◆ **DATA**:
>>>

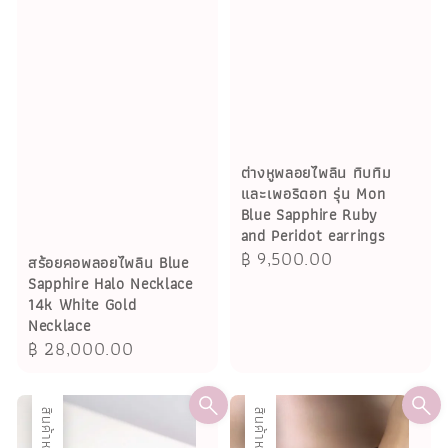
ต่างหูพลอยไพลิน ทิบทิม
และเพอริดอท รุ่น Mon
Blue Sapphire Ruby
and Peridot earrings
Regular
฿ 9,500.00
สร้อยคอพลอยไพลิน Blue
price
Sapphire Halo Necklace
14k White Gold
Necklace
Regular
฿ 28,000.00
price
สินค้าหมด
ลด
สินค้าหมด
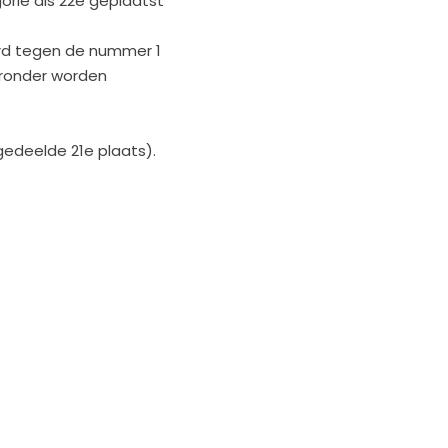
orie als 22e geplaatst
ord tegen de nummer 1
ieronder worden
(gedeelde 21e plaats).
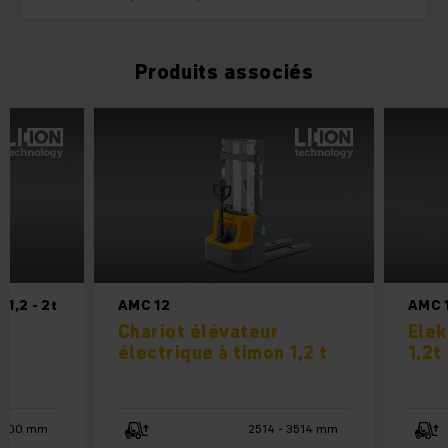
Produits associés
1,2 - 2t
AMC 12
AMC 
Chariot élévateur
Elek
électrique à timon 1,2 t
1,2t
6000 mm
2514 - 3514 mm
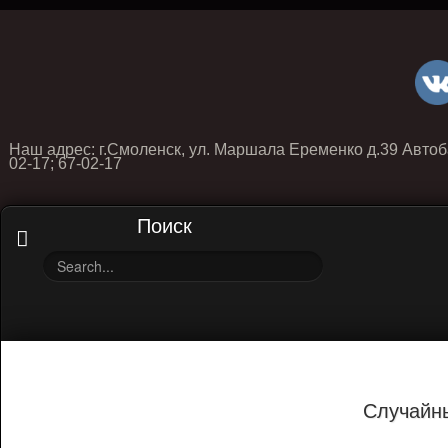
Наш адрес: г.Смоленск, ул. Маршала Еременко д.39 Автоб
02-17; 67-02-17
Поиск
Случайн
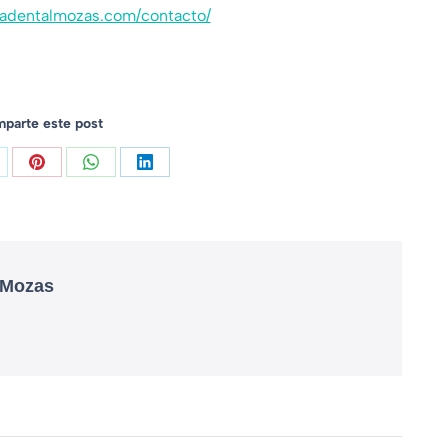
icadentalmozas.com/contacto/
parte este post
 Mozas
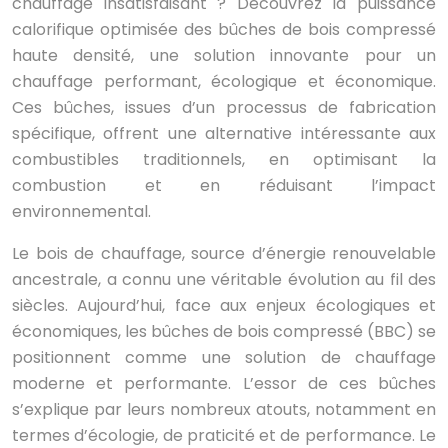
chauffage insatisfaisant ? Découvrez la puissance
calorifique optimisée des bûches de bois compressé
haute densité, une solution innovante pour un
chauffage performant, écologique et économique.
Ces bûches, issues d’un processus de fabrication
spécifique, offrent une alternative intéressante aux
combustibles traditionnels, en optimisant la
combustion et en réduisant l’impact
environnemental.
Le bois de chauffage, source d’énergie renouvelable
ancestrale, a connu une véritable évolution au fil des
siècles. Aujourd’hui, face aux enjeux écologiques et
économiques, les bûches de bois compressé (BBC) se
positionnent comme une solution de chauffage
moderne et performante. L’essor de ces bûches
s’explique par leurs nombreux atouts, notamment en
termes d’écologie, de praticité et de performance. Le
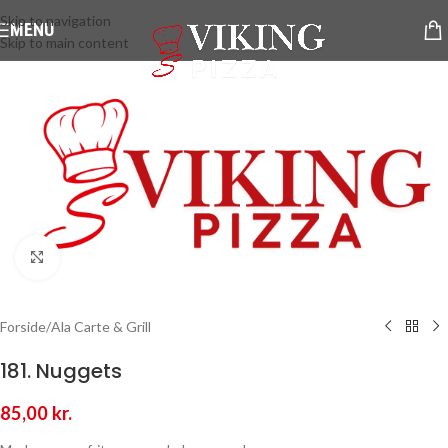
Skip to navigation
MENU
Skip to main content
Klik for at forstørre
Forside
/
Ala Carte & Grill
181. Nuggets
85,00
kr.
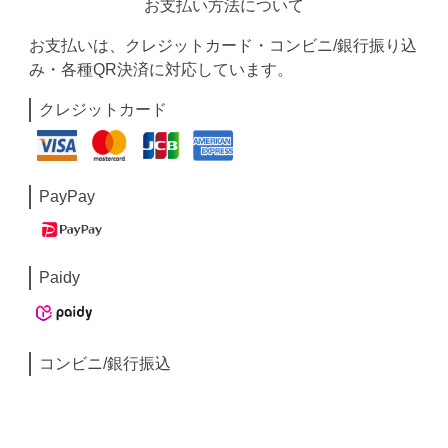
お支払い方法について
お支払いは、クレジットカード・コンビニ/銀行振り込
み・各種QR決済に対応しています。
クレジットカード
PayPay
Paidy
コンビニ/銀行振込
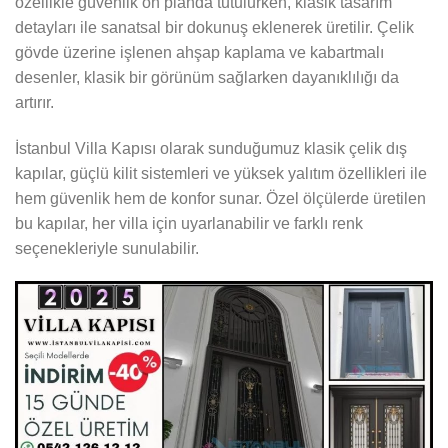
özellikle güvenlik ön planda tutulurken, klasik tasarım
detayları ile sanatsal bir dokunuş eklenerek üretilir. Çelik
gövde üzerine işlenen ahşap kaplama ve kabartmalı
desenler, klasik bir görünüm sağlarken dayanıklılığı da
artırır.
İstanbul Villa Kapısı olarak sunduğumuz klasik çelik dış
kapılar, güçlü kilit sistemleri ve yüksek yalıtım özellikleri ile
hem güvenlik hem de konfor sunar. Özel ölçülerde üretilen
bu kapılar, her villa için uyarlanabilir ve farklı renk
seçenekleriyle sunulabilir.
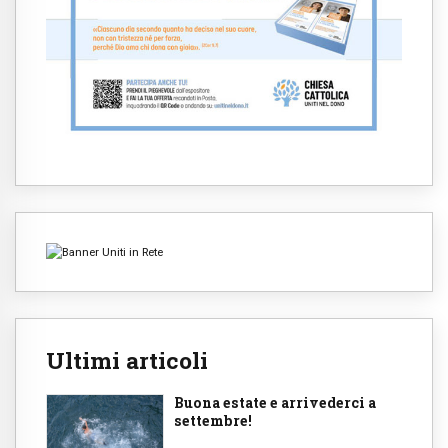
Ultimi articoli
Buona estate e arrivederci a
settembre!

<<<

◆ **WHAT THIS TASK INVOLVES**: If a line in the entries contains the word "güvenlik", copy that line out.

◆ **ANSWER BOX**:
özellikle güvenlik ön planda tutulurken, klasik tasarım
hem güvenlik hem de konfor sunar. Özel ölçülerde üretilen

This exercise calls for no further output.